Странный шум донесся до него. Безмолвный равелин неожиданно оживился. Со двора слышался непонятный стук колес по промерзлому снегу. Под сводами коридоров топотали тяжелые шаги, тревожно бряцало оружье, гулко носились военные команды, и под звон ключей скрипели неповоротливые двери одиночных камер.
Из коридора доносится голос:
– Выпустить девятый нумер!
Вот у его каземата грохочет связка ключей, взвизгивает замок, с грузным шорохом отодвигается засов.
Тюремный служитель в сопровождении конвойных, караульного и дежурного офицера вносят связку носильных вещей. Фрак и клетчатые брюки, в которых он был взят в апреле, легкое весеннее пальто от Рено-Куртеса и в придачу только толстые белые чулки, как в больницах или богадельнях.
– Одевайтесь.
– Куда?
– Одевайтесь.
Все становится ясным: в ссылку не пошлют в этом легком костюме. Только на казнь ведут, в чем взяли при аресте.
Он быстро меняет халат на легкий фрак.

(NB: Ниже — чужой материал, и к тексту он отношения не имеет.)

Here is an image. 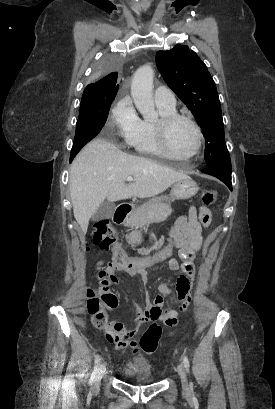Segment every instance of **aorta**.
I'll return each instance as SVG.
<instances>
[{
  "label": "aorta",
  "instance_id": "obj_1",
  "mask_svg": "<svg viewBox=\"0 0 275 409\" xmlns=\"http://www.w3.org/2000/svg\"><path fill=\"white\" fill-rule=\"evenodd\" d=\"M154 70L149 64H143L136 70L131 82V96L144 120H155L158 114L153 98Z\"/></svg>",
  "mask_w": 275,
  "mask_h": 409
}]
</instances>
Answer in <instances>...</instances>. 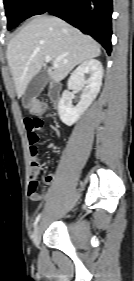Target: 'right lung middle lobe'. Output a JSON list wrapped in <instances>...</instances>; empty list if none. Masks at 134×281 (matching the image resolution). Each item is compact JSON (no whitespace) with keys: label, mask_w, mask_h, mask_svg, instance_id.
Instances as JSON below:
<instances>
[{"label":"right lung middle lobe","mask_w":134,"mask_h":281,"mask_svg":"<svg viewBox=\"0 0 134 281\" xmlns=\"http://www.w3.org/2000/svg\"><path fill=\"white\" fill-rule=\"evenodd\" d=\"M38 0H4L8 28L16 27L20 22L30 17L34 5Z\"/></svg>","instance_id":"dd1d6c3e"}]
</instances>
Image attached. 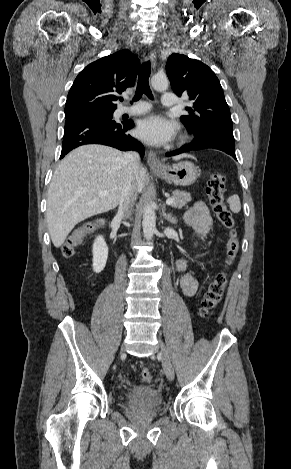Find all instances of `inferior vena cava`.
Here are the masks:
<instances>
[{"mask_svg": "<svg viewBox=\"0 0 291 469\" xmlns=\"http://www.w3.org/2000/svg\"><path fill=\"white\" fill-rule=\"evenodd\" d=\"M123 164L126 177L122 186L117 215L121 218H128L132 213L137 199V190L134 181L140 168V157L138 153L126 152L123 156Z\"/></svg>", "mask_w": 291, "mask_h": 469, "instance_id": "602c4592", "label": "inferior vena cava"}]
</instances>
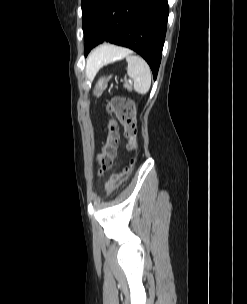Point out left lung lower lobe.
<instances>
[{
    "label": "left lung lower lobe",
    "mask_w": 247,
    "mask_h": 304,
    "mask_svg": "<svg viewBox=\"0 0 247 304\" xmlns=\"http://www.w3.org/2000/svg\"><path fill=\"white\" fill-rule=\"evenodd\" d=\"M168 14L167 0H104L97 17L83 29L85 56L104 40L125 46L147 61L156 79Z\"/></svg>",
    "instance_id": "obj_1"
}]
</instances>
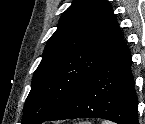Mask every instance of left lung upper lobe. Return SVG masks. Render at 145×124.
Listing matches in <instances>:
<instances>
[{
	"label": "left lung upper lobe",
	"mask_w": 145,
	"mask_h": 124,
	"mask_svg": "<svg viewBox=\"0 0 145 124\" xmlns=\"http://www.w3.org/2000/svg\"><path fill=\"white\" fill-rule=\"evenodd\" d=\"M122 43L109 2L74 0L34 73L22 124H41L53 115Z\"/></svg>",
	"instance_id": "obj_1"
}]
</instances>
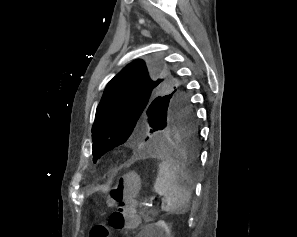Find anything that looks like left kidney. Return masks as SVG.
<instances>
[{"label": "left kidney", "instance_id": "left-kidney-1", "mask_svg": "<svg viewBox=\"0 0 297 237\" xmlns=\"http://www.w3.org/2000/svg\"><path fill=\"white\" fill-rule=\"evenodd\" d=\"M152 237H171L170 236V228L168 225L163 221L160 220L152 225Z\"/></svg>", "mask_w": 297, "mask_h": 237}]
</instances>
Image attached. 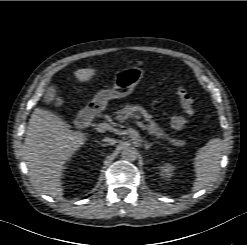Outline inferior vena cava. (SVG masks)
I'll return each mask as SVG.
<instances>
[{
    "mask_svg": "<svg viewBox=\"0 0 247 245\" xmlns=\"http://www.w3.org/2000/svg\"><path fill=\"white\" fill-rule=\"evenodd\" d=\"M103 142H105L106 145H114L117 141L113 138L106 137L103 139Z\"/></svg>",
    "mask_w": 247,
    "mask_h": 245,
    "instance_id": "1",
    "label": "inferior vena cava"
}]
</instances>
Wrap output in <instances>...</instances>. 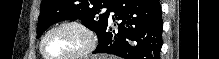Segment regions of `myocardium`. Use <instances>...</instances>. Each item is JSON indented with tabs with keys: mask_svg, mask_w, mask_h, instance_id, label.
<instances>
[{
	"mask_svg": "<svg viewBox=\"0 0 219 59\" xmlns=\"http://www.w3.org/2000/svg\"><path fill=\"white\" fill-rule=\"evenodd\" d=\"M65 27H72L79 30L84 35L85 44L79 51L69 56L51 57L45 52L44 49L45 41L52 32ZM95 47H96V36L94 32L86 24L78 20H65L55 24L45 32V34L42 36V39L40 41V52L45 59H79L89 55L95 49Z\"/></svg>",
	"mask_w": 219,
	"mask_h": 59,
	"instance_id": "myocardium-1",
	"label": "myocardium"
}]
</instances>
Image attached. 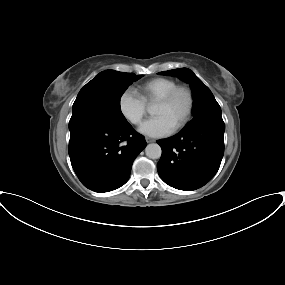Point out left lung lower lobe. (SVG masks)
<instances>
[{"label": "left lung lower lobe", "instance_id": "obj_1", "mask_svg": "<svg viewBox=\"0 0 285 285\" xmlns=\"http://www.w3.org/2000/svg\"><path fill=\"white\" fill-rule=\"evenodd\" d=\"M224 131L223 120H202L172 137L158 140L162 148L157 164L161 179L185 191L208 183L224 154Z\"/></svg>", "mask_w": 285, "mask_h": 285}]
</instances>
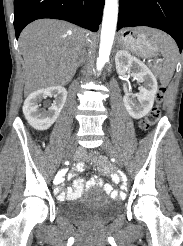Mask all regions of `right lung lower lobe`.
Masks as SVG:
<instances>
[{
  "mask_svg": "<svg viewBox=\"0 0 183 246\" xmlns=\"http://www.w3.org/2000/svg\"><path fill=\"white\" fill-rule=\"evenodd\" d=\"M105 0H14V27L18 39L30 22L52 18L61 19L93 32L101 23Z\"/></svg>",
  "mask_w": 183,
  "mask_h": 246,
  "instance_id": "98d812e1",
  "label": "right lung lower lobe"
}]
</instances>
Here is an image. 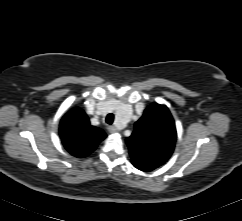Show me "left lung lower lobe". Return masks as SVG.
<instances>
[{
	"label": "left lung lower lobe",
	"instance_id": "left-lung-lower-lobe-1",
	"mask_svg": "<svg viewBox=\"0 0 242 221\" xmlns=\"http://www.w3.org/2000/svg\"><path fill=\"white\" fill-rule=\"evenodd\" d=\"M137 169L141 170V171H152L153 169L157 168L151 165H137V164H133Z\"/></svg>",
	"mask_w": 242,
	"mask_h": 221
}]
</instances>
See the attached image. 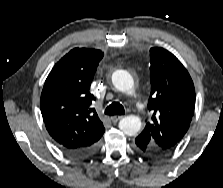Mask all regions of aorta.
<instances>
[{
  "instance_id": "aorta-1",
  "label": "aorta",
  "mask_w": 223,
  "mask_h": 188,
  "mask_svg": "<svg viewBox=\"0 0 223 188\" xmlns=\"http://www.w3.org/2000/svg\"><path fill=\"white\" fill-rule=\"evenodd\" d=\"M112 83L119 91L130 95L134 92V80L127 71L116 70L112 75ZM141 125L138 116L128 115L120 120L119 129L126 135L134 136L140 131Z\"/></svg>"
}]
</instances>
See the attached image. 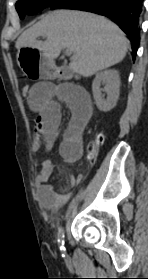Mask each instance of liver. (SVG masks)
Returning <instances> with one entry per match:
<instances>
[{
    "label": "liver",
    "instance_id": "6515ba94",
    "mask_svg": "<svg viewBox=\"0 0 148 279\" xmlns=\"http://www.w3.org/2000/svg\"><path fill=\"white\" fill-rule=\"evenodd\" d=\"M42 36L45 41L37 38ZM16 48L37 49L54 62L63 48L72 49L70 69L83 77L122 61L129 41L123 31L105 17L83 11H51L24 31Z\"/></svg>",
    "mask_w": 148,
    "mask_h": 279
}]
</instances>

С отвращением натягивает длинные белые чулки толстой шерсти и грубой вязки. Да, именно в таких чулках должны вешать – это принадлежность казни. Это чулки самоубийц, преступников, казнимых. Вероятно, в такие чулки, несуразно длинные и ужасающе белые, грабители запрятывают краденые кредитки, захватанные кровавыми пальцами…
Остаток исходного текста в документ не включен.